Harris’s discussion of Between the Acts is accompanied by a survey of shifting attitudes toward landscape painting among critics and artists. We see that Roger Fry—the great apostle of formal values who was a friend of Woolf’s and whose biography she wrote—was never really able to appreciate the Romantic landscape tradition. And then we see how Fry’s friend and disciple, Kenneth Clark, became increasingly attuned to the work of Turner and Constable, and was moved to observe of Fry that “purity is a dangerous word to apply to such a complex and vital matter as art.”

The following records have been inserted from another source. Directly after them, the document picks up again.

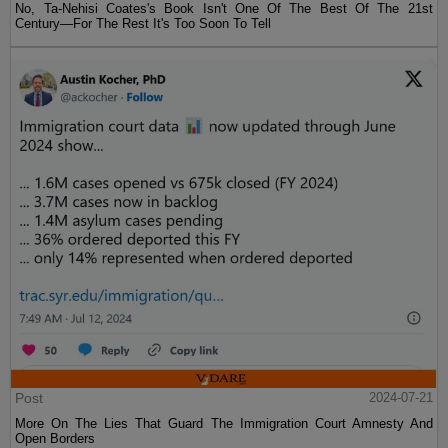
No, Ta-Nehisi Coates's Book Isn't One Of The Best Of The 21st
Century—For The Rest It's Too Soon To Tell
Post
2024-07-21
More On The Lies That Guard The Immigration Court Amnesty And
Open Borders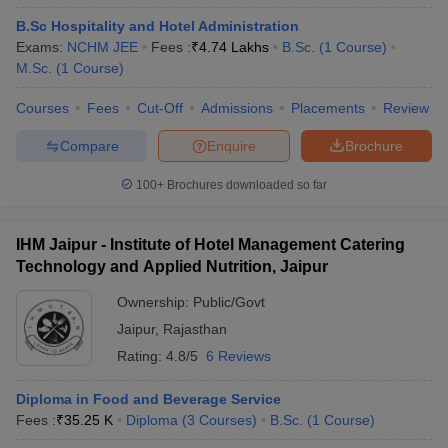
B.Sc Hospitality and Hotel Administration
Exams:
NCHM JEE
Fees :
₹
4.74 Lakhs
B.Sc.
(
1
Course
)
M.Sc.
(
1
Course
)
Courses
Fees
Cut-Off
Admissions
Placements
Review
Compare
Enquire
Brochure
100+
Brochures downloaded so far
IHM Jaipur - Institute of Hotel Management Catering
Technology and Applied Nutrition, Jaipur
Ownership:
Public/Govt
Jaipur
,
Rajasthan
Rating:
4.8/5
6 Reviews
Diploma in Food and Beverage Service
Fees :
₹
35.25 K
Diploma
(
3
Courses
)
B.Sc.
(
1
Course
)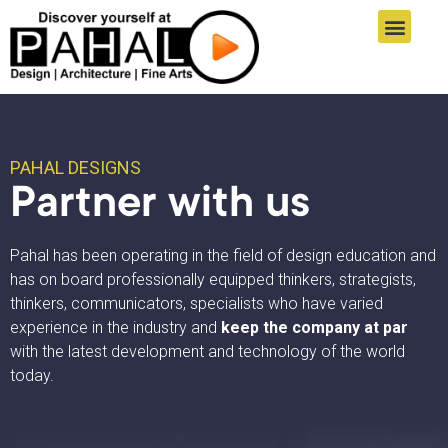
Online Registration
Student Zone
Informatics Links
Pahal Designs Results
Connect With Us
PAHAL DESIGNS
Partner with us
Pahal has been operating in the field of design education and
has on board professionally equipped thinkers, strategists,
thinkers, communicators, specialists who have varied
experience in the industry and
keep the company at par
with the latest development and technology of the world
today.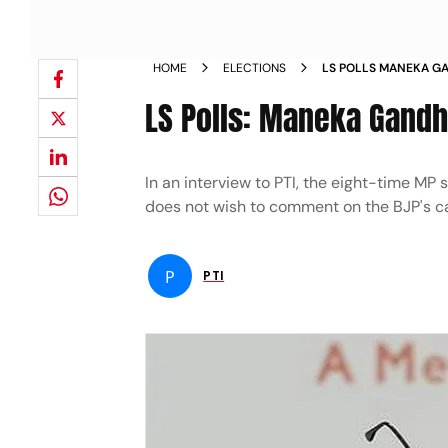
HOME
ELECTIONS
LS POLLS MANEKA GA
SULTANPUR
LS Polls: Maneka Gandhi
In an interview to PTI, the eight-time MP
does not wish to comment on the BJP's ca
P
PTI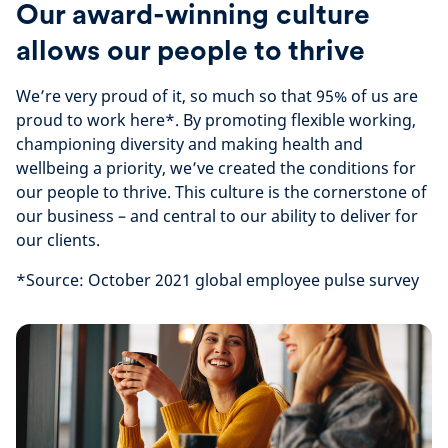
Our award-winning culture
allows our people to thrive
We’re very proud of it, so much so that 95% of us are
proud to work here*. By promoting flexible working,
championing diversity and making health and
wellbeing a priority, we’ve created the conditions for
our people to thrive. This culture is the cornerstone of
our business – and central to our ability to deliver for
our clients.
*Source: October 2021 global employee pulse survey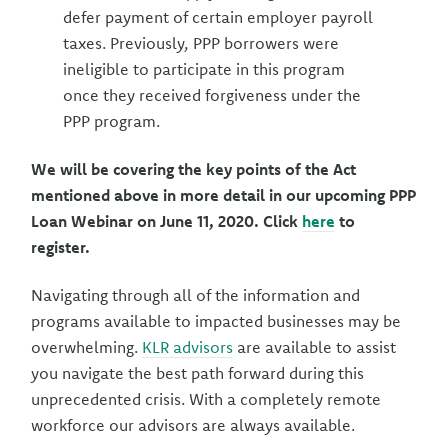
defer payment of certain employer payroll
taxes. Previously, PPP borrowers were
ineligible to participate in this program
once they received forgiveness under the
PPP program.
We will be covering the key points of the Act
mentioned above in more detail in our upcoming PPP
Loan Webinar on June 11, 2020. Click
here
to
register.
Navigating through all of the information and
programs available to impacted businesses may be
overwhelming.
KLR advisors
are available to assist
you navigate the best path forward during this
unprecedented crisis. With a completely remote
workforce our advisors are always available.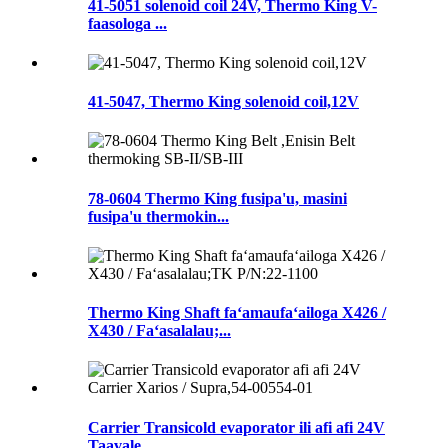
41-5051 solenoid coil 24V, Thermo King V-
faasologa ...
41-5047, Thermo King solenoid coil,12V
78-0604 Thermo King fusipa'u, masini
fusipa'u thermokin...
Thermo King Shaft faʻamaufaʻailoga X426 /
X430 / Faʻasalalau;...
Carrier Transicold evaporator ili afi afi 24V
Taavale...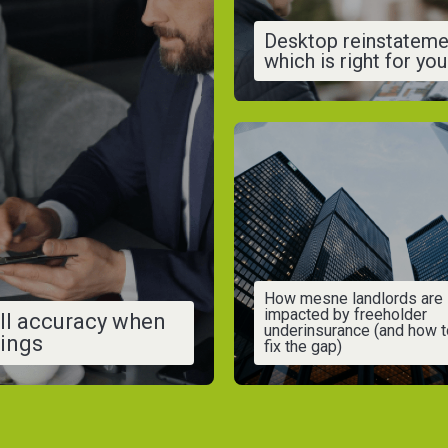
Desktop reinstateme
which is right for yo
How mesne landlords are
impacted by freeholder
ll accuracy when
underinsurance (and how t
vings
fix the gap)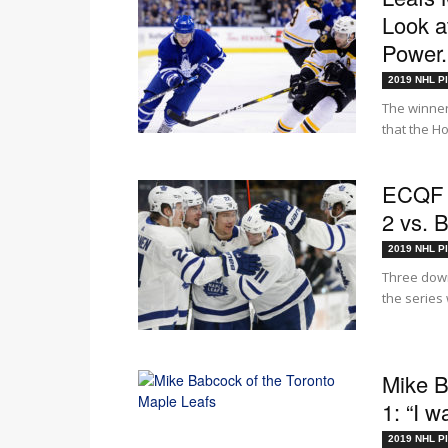
Look a
Power.
2019 NHL Pl
The winner
that the H
ECQF 
2 vs. 
2019 NHL Pl
Three down
the series 
Mike B
1: “I 
2019 NHL Pl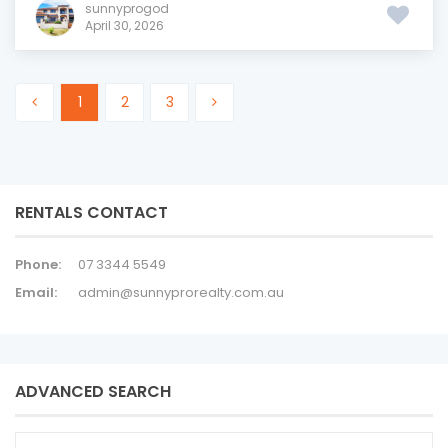
sunnyprogod
April 30, 2026
1
2
3
RENTALS CONTACT
Phone:
07 3344 5549
Email:
admin@sunnyprorealty.com.au
ADVANCED SEARCH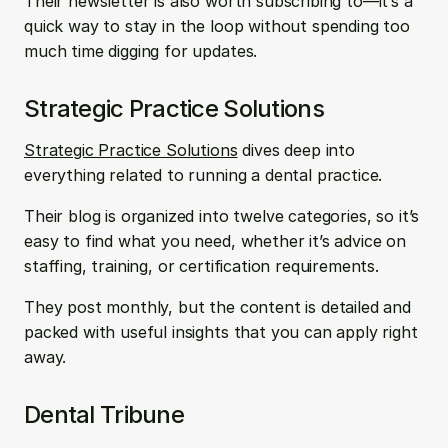
Their newsletter is also worth subscribing to—it’s a 
quick way to stay in the loop without spending too 
much time digging for updates.
Strategic Practice Solutions
Strategic Practice Solutions
 dives deep into 
everything related to running a dental practice. 
Their blog is organized into twelve categories, so it’s 
easy to find what you need, whether it’s advice on 
staffing, training, or certification requirements. 
They post monthly, but the content is detailed and 
packed with useful insights that you can apply right 
away.
Dental Tribune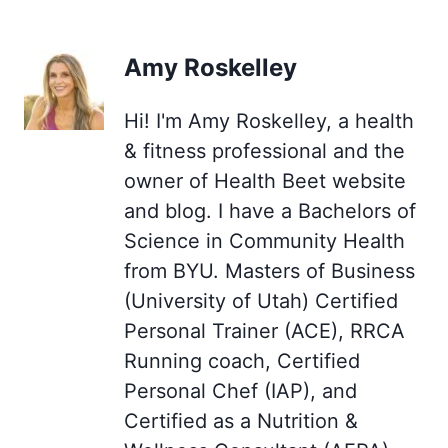
Amy Roskelley
Hi! I'm Amy Roskelley, a health
& fitness professional and the
owner of Health Beet website
and blog. I have a Bachelors of
Science in Community Health
from BYU. Masters of Business
(University of Utah) Certified
Personal Trainer (ACE), RRCA
Running coach, Certified
Personal Chef (IAP), and
Certified as a Nutrition &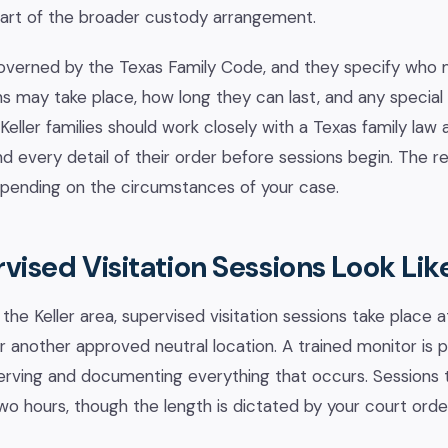
 part of the broader custody arrangement.
overned by the Texas Family Code, and they specify who 
ons may take place, how long they can last, and any special
Keller families should work closely with a Texas family law
d every detail of their order before sessions begin. The 
depending on the circumstances of your case.
ised Visitation Sessions Look Lik
 the Keller area, supervised visitation sessions take place a
 or another approved neutral location. A trained monitor is
serving and documenting everything that occurs. Sessions ty
 hours, though the length is dictated by your court orde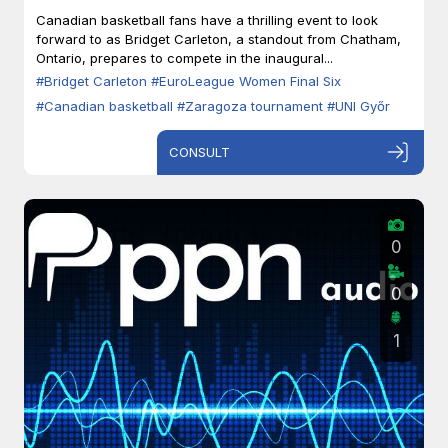
Zaragoza
Canadian basketball fans have a thrilling event to look
forward to as Bridget Carleton, a standout from Chatham,
Ontario, prepares to compete in the inaugural...
#Bridget Carleton
#EuroLeague Women Final Six
#Canadian basketball
#Zaragoza tournament
#UNI Győr
CONSULT
0
0
1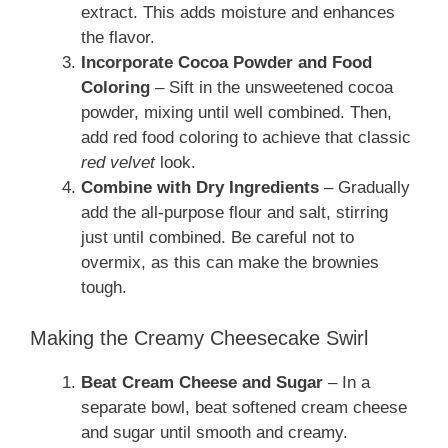
extract. This adds moisture and enhances
the flavor.
Incorporate Cocoa Powder and Food
Coloring
– Sift in the unsweetened cocoa
powder, mixing until well combined. Then,
add red food coloring to achieve that classic
red velvet
look.
Combine with Dry Ingredients
– Gradually
add the all-purpose flour and salt, stirring
just until combined. Be careful not to
overmix, as this can make the brownies
tough.
Making the Creamy Cheesecake Swirl
Beat Cream Cheese and Sugar
– In a
separate bowl, beat softened cream cheese
and sugar until smooth and creamy.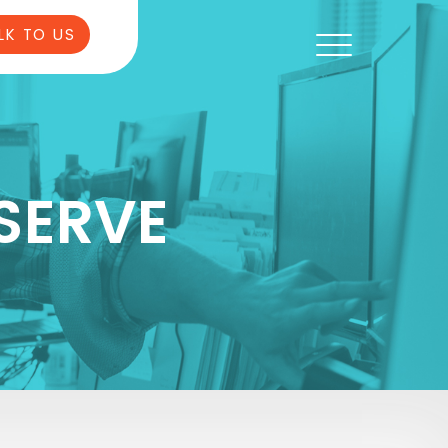
LK TO US
SERVE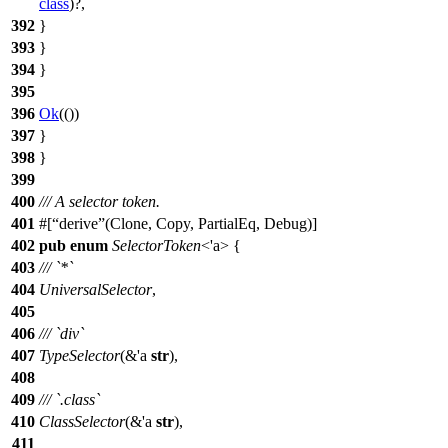
class
)?,
392
}
393
}
394
}
395
396
Ok
(())
397
}
398
}
399
400
/// A selector token.
401
#[
derive
(Clone, Copy, PartialEq, Debug)]
402
pub
enum
SelectorToken
<'a> {
403
/// `*`
404
UniversalSelector
,
405
406
/// `div`
407
TypeSelector
(&'a
str
),
408
409
/// `.class`
410
ClassSelector
(&'a
str
),
411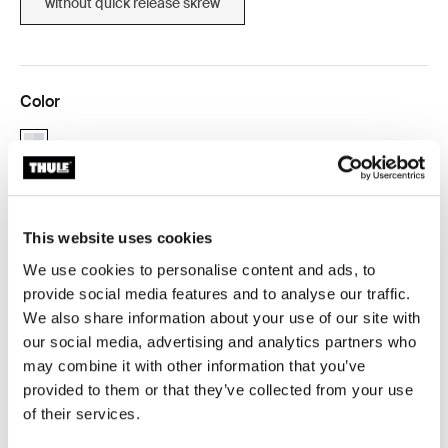
without quick release skrew
Color
aluminium (selected)
This website uses cookies
Thule Guarantee
We use cookies to personalise content and ads, to
Find in store
provide social media features and to analyse our traffic.
We also share information about your use of our site with
our social media, advertising and analytics partners who
Allows for your Thule child carrier to be used on a
may combine it with other information that you’ve
second bike.
provided to them or that they’ve collected from your use
of their services.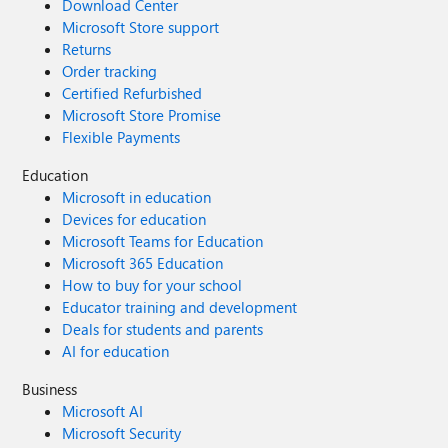
Download Center
Microsoft Store support
Returns
Order tracking
Certified Refurbished
Microsoft Store Promise
Flexible Payments
Education
Microsoft in education
Devices for education
Microsoft Teams for Education
Microsoft 365 Education
How to buy for your school
Educator training and development
Deals for students and parents
AI for education
Business
Microsoft AI
Microsoft Security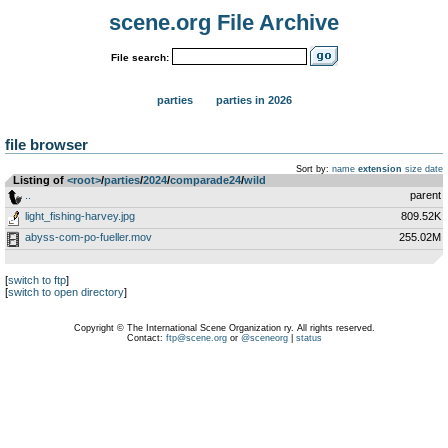
scene.org File Archive
File search:
parties
parties in 2026
file browser
Sort by:
name
extension
size
date
Listing of
<root>
­/­
parties
­/­
2024
­/­
comparade24
­/­
wild
..
parent
light_fishing-harvey.jpg
809.52K
abyss-com-po-fueller.mov
255.02M
[
switch to ftp
]
[
switch to open directory
]
Copyright © The International Scene Organization ry. All rights reserved.
Contact:
ftp@scene.org
or
@sceneorg
|
status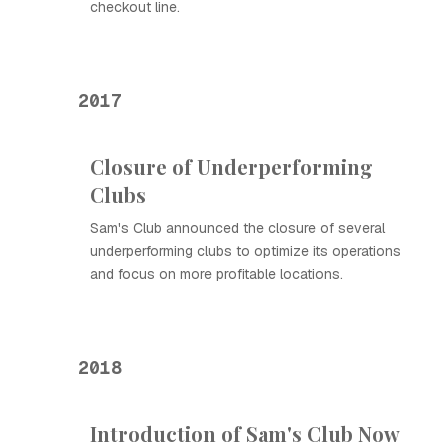
checkout line.
2017
Closure of Underperforming
Clubs
Sam's Club announced the closure of several
underperforming clubs to optimize its operations
and focus on more profitable locations.
2018
Introduction of Sam's Club Now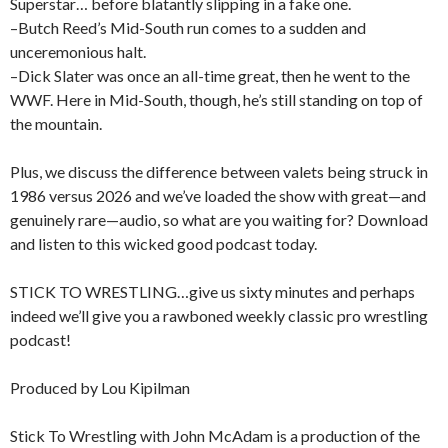
Superstar… before blatantly slipping in a fake one.
–Butch Reed’s Mid-South run comes to a sudden and
unceremonious halt.
–Dick Slater was once an all-time great, then he went to the
WWF. Here in Mid-South, though, he’s still standing on top of
the mountain.
Plus, we discuss the difference between valets being struck in
1986 versus 2026 and we’ve loaded the show with great—and
genuinely rare—audio, so what are you waiting for? Download
and listen to this wicked good podcast today.
STICK TO WRESTLING…give us sixty minutes and perhaps
indeed we’ll give you a rawboned weekly classic pro wrestling
podcast!
Produced by Lou Kipilman
Stick To Wrestling with John McAdam is a production of the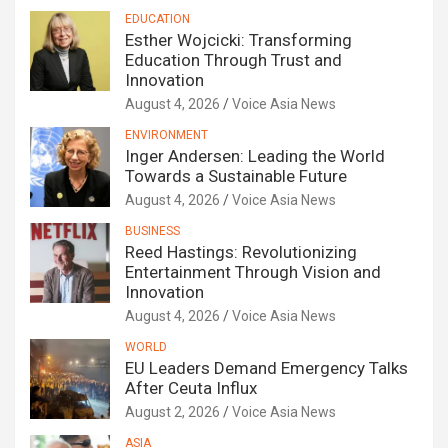
EDUCATION
Esther Wojcicki: Transforming
Education Through Trust and
Innovation
August 4, 2026
Voice Asia News
ENVIRONMENT
Inger Andersen: Leading the World
Towards a Sustainable Future
August 4, 2026
Voice Asia News
BUSINESS
Reed Hastings: Revolutionizing
Entertainment Through Vision and
Innovation
August 4, 2026
Voice Asia News
WORLD
EU Leaders Demand Emergency Talks
After Ceuta Influx
August 2, 2026
Voice Asia News
ASIA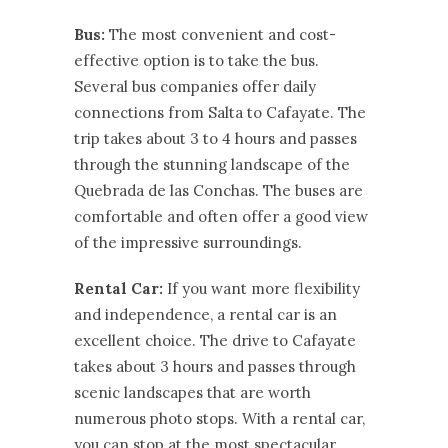
Bus:
The most convenient and cost-
effective option is to take the bus.
Several bus companies offer daily
connections from Salta to Cafayate. The
trip takes about 3 to 4 hours and passes
through the stunning landscape of the
Quebrada de las Conchas. The buses are
comfortable and often offer a good view
of the impressive surroundings.
Rental Car:
If you want more flexibility
and independence, a rental car is an
excellent choice. The drive to Cafayate
takes about 3 hours and passes through
scenic landscapes that are worth
numerous photo stops. With a rental car,
you can stop at the most spectacular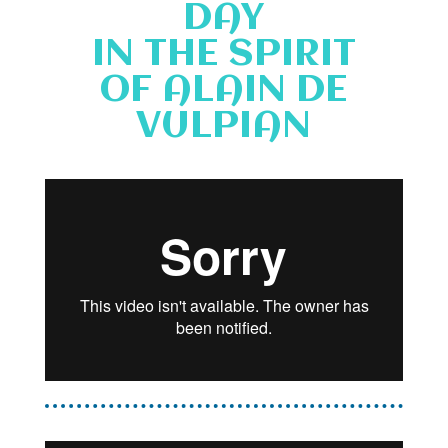
DAY
IN THE SPIRIT
OF ALAIN DE
VULPIAN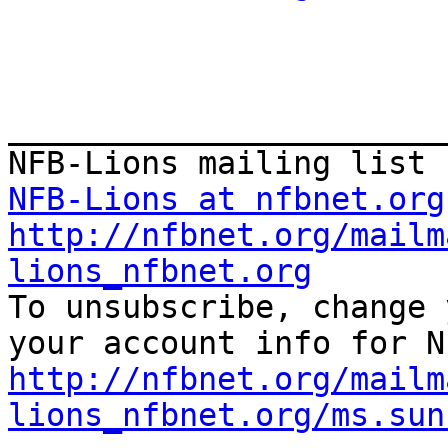
_______________________
NFB-Lions at nfbnet.org
http://nfbnet.org/mailm
lions_nfbnet.org

To unsubscribe, change 
http://nfbnet.org/mailm
lions_nfbnet.org/ms.sun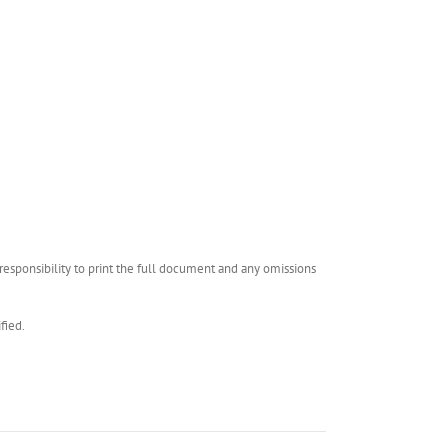
esponsibility to print the full document and any omissions
fied.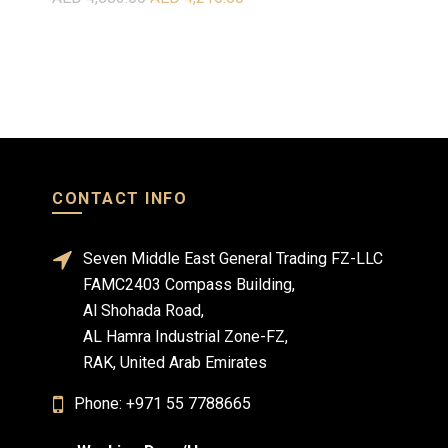
Select o
Select options
CONTACT INFO
Seven Middle East General Trading FZ-LLC
FAMC2403 Compass Building,
Al Shohada Road,
AL Hamra Industrial Zone-FZ,
RAK, United Arab Emirates
Phone: +971 55 7788665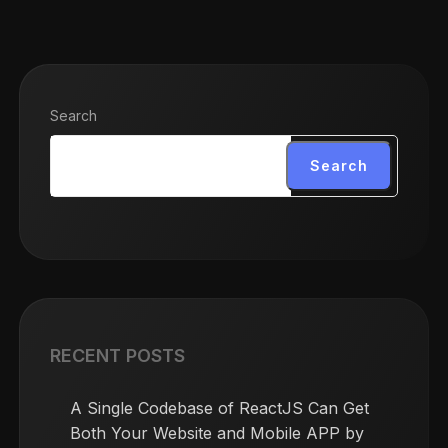
Search
Search
RECENT POSTS
A Single Codebase of ReactJS Can Get
Both Your Website and Mobile APP by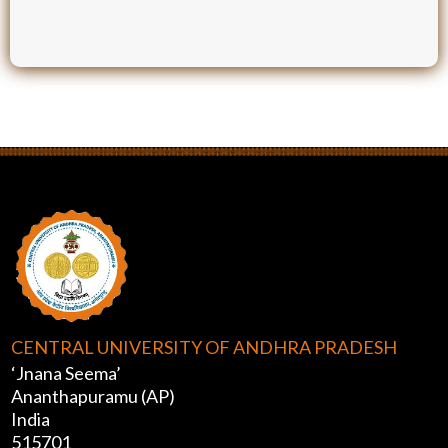
CENTRAL UNIVERSITY OF ANDHRA PRADESH
‘Jnana Seema’
Ananthapuramu (AP)
India
515701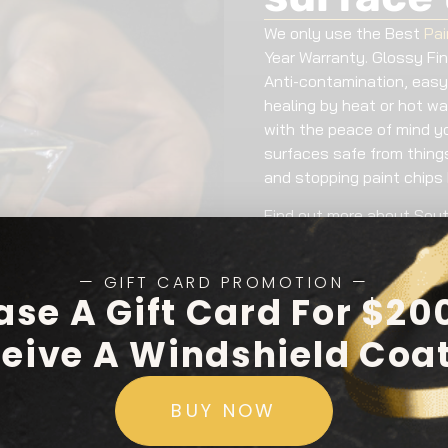
We only use the Best
Pai
Year Warranty. Glossy Fi
Anti-contamination, easy
healing by heat or hot wa
with the peace of mind y
surfaces safe from things 
and stopping paint chips 
Find out more about Sout
— GIFT CARD PROMOTION —
ase A Gift Card For $20
eive A Windshield Coa
BUY NOW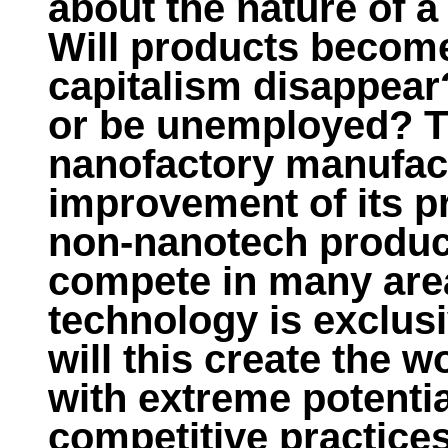
about the nature of 
Will products becom
capitalism disappear?
or be unemployed? The
nanofactory manufact
improvement of its pr
non-nanotech product
compete in many area
technology is exclusi
will this create the 
with extreme potentia
competitive practices?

Every era has a kaleidoscopic richness, and Harris is a connoisseur of the multiplying, sometimes seemingly contradictory ways in which creative spirits reacted to the times in which they lived. She suggests that the mood of England in the late 1930s—when life was, as Woolf observed, “rather like sitting in a sick room, quite helpless”—could provoke responses as various as the austere geometric abstractions of Ben Nicholson and “the massed statistics” in George Orwell’s Road to Wigan Pier (1937). There is something almost novelistic in the way Harris manages to bring these strands together. She sees more connections than most people do. In a chapter entitled “A Break for Refreshments,” which describes a growing English interest in good, simple food, she touches on Marinetti’s Futurist cookbook, the culinary tastes of the French painter Jean Hélion, Joseph Conrad’s introduction to his wife’s A Handbook of Cookery for a Small House, and she comments of Virginia Woolf that “even her most abstract novel, The Waves, is set largely in restaurants, amid crumbs and greasy knives and the very physical paraphernalia of eating.” Rarely have I read a book in which social and cultural experiences are described with such a light, sure, lucid touch. Alexandra Harris recaptures the humanity of modernity.
Jed Perl is art critic of The New Republic.